Religious and political leaders condemned the attack and pledged to reassure Britain's Jewish community, which numbers about 300,000.

Members of the Jewish community comfort each other near to the Heaton Park Hebrew Congregation synagogue, in Crumpsall, Manchester, England, Thursday, Oct. 2, 2025 after Police reported that two people were killed and three others were seriously injured in a synagogue attack in northern England.
Peter Byrne / PA
/
PA
Members of the Jewish community comfort each other near to the Heaton Park Hebrew Congregation synagogue, in Crumpsall, Manchester, England, Thursday, Oct. 2, 2025 after Police reported that two people were killed and three others were seriously injured in a synagogue attack in northern England.

Recorded antisemitic incidents in the U.K. have risen sharply since Hamas' Oct. 7, 2023, attack on Israel and Israel's ensuing war against Hamas in Gaza, according to Community Security Trust, an advocacy group for British Jews. More than 1,500 incidents were reported in the first half of the year, the second-highest six-month total reported since the record set over the same period a year earlier.

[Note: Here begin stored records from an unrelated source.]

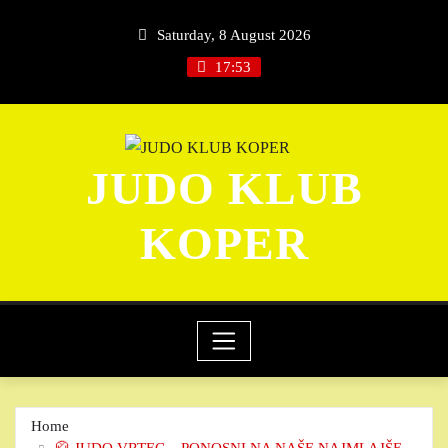
Skip
Saturday, 8 August 2026
to
content
17:53
JUDO KLUB
KOPER
Home
🥋 JUDO VRTEC – PONOSNI NA NAŠE NAJMLAJŠE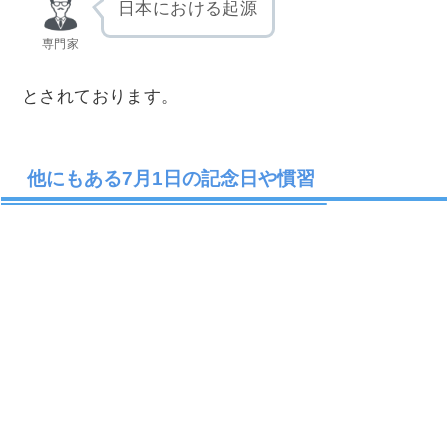
日本における起源
専門家
とされております。
他にもある7月1日の記念日や慣習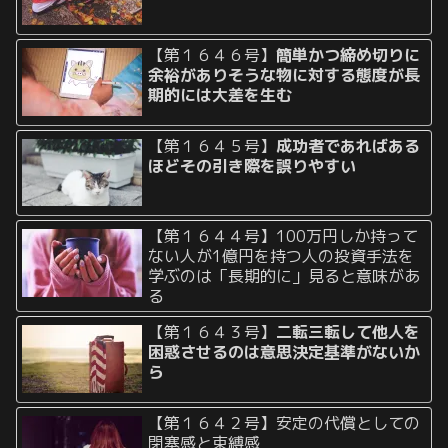
【第１６４６号】
簡単かつ締め切りに
余裕がありそうな物に対する態度が長
期的には大差を生む
【第１６４５号】
成功者であればある
ほどその引き際を誤りやすい
【第１６４４号】100万円しか持って
ない人が1億円を持つ人の投資手法を
学ぶのは「長期的に」見ると意味があ
る
【第１６４３号】
二転三転して他人を
困惑させるのは意思決定基準がないか
ら
【第１６４２号】安定の代償としての
閉塞感と束縛感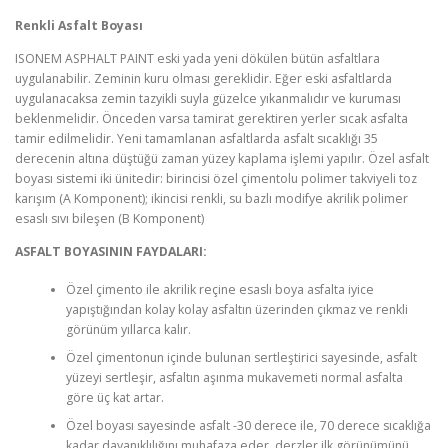
Renkli Asfalt Boyası
ISONEM ASPHALT PAINT eski yada yeni dökülen bütün asfaltlara
uygulanabilir. Zeminin kuru olması gereklidir. Eğer eski asfaltlarda
uygulanacaksa zemin tazyikli suyla güzelce yıkanmalıdır ve kuruması
beklenmelidir. Önceden varsa tamirat gerektiren yerler sıcak asfalta
tamir edilmelidir. Yeni tamamlanan asfaltlarda asfalt sıcaklığı 35
derecenin altına düştüğü zaman yüzey kaplama işlemi yapılır. Özel asfalt
boyası sistemi iki ünitedir: birincisi özel çimentolu polimer takviyeli toz
karışım (A Komponent); ikincisi renkli, su bazlı modifye akrilik polimer
esaslı sıvı bileşen (B Komponent)
ASFALT BOYASININ FAYDALARI:
Özel çimento ile akrilik reçine esaslı boya asfalta iyice
yapıştığından kolay kolay asfaltın üzerinden çıkmaz ve renkli
görünüm yıllarca kalır.
Özel çimentonun içinde bulunan sertleştirici sayesinde, asfalt
yüzeyi sertleşir, asfaltın aşınma mukavemeti normal asfalta
göre üç kat artar.
Özel boyası sayesinde asfalt -30 derece ile, 70 derece sıcaklığa
kadar dayanıklılığını muhafaza eder, derzler ilk görünümünü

Prime Minister Keir Starmer denounced the "vile" assailant who "attacked Jews because they are Jews." He promised British Jews that he would do "everything in my power to guarantee you the security that you deserve."

He said the country would come together "to wrap our arms around your community and show you that Britain is a place where you and your family are safe, secure and belong."

Some politicians and religious leaders claimed pro-Palestinian demonstrations, which have been held regularly since the war in Gaza began, had played a role in spreading hatred of Jews. Some say chants such as "From the river to the sea, Palestine shall be free" incite violence.

Mirvis, the chief rabbi, urged authorities to "get a grip on these demonstrations. They are dangerous."

"You cannot separate the words on our streets, the actions of people in this way, and what inevitably results, which was yesterday's terrorist attack," he told the BBC.

Mahmood, the home secretary, said 40 people were arrested on Thursday evening at protests that were unrelated to the synagogue attack and were organized in response to the Israeli navy's interception of a flotilla attempting to break Israel's blockade of Gaza.

Police in London urged organizers to call off a protest planned for Saturday to oppose the banning of the group Palestine Action. Organizers said they would not cancel the demonstration.